EXERCISE DESCRIPTION —
Copy every line that contains the string "supinsca" from the entries below.

Extracted data entries —
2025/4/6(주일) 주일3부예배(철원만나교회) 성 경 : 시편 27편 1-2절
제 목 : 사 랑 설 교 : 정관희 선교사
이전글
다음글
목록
...
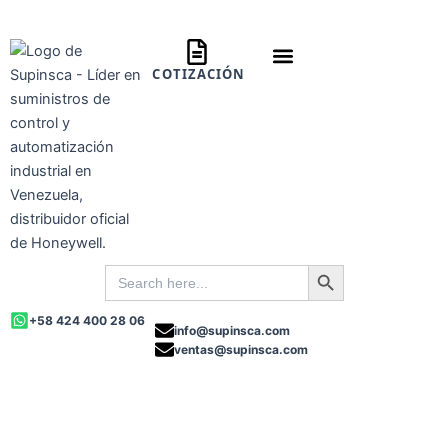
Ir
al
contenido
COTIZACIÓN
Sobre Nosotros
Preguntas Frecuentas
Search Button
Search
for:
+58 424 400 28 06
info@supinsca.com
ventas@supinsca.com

REPLY TO THE TASK —
info@supinsca.com
ventas@supinsca.com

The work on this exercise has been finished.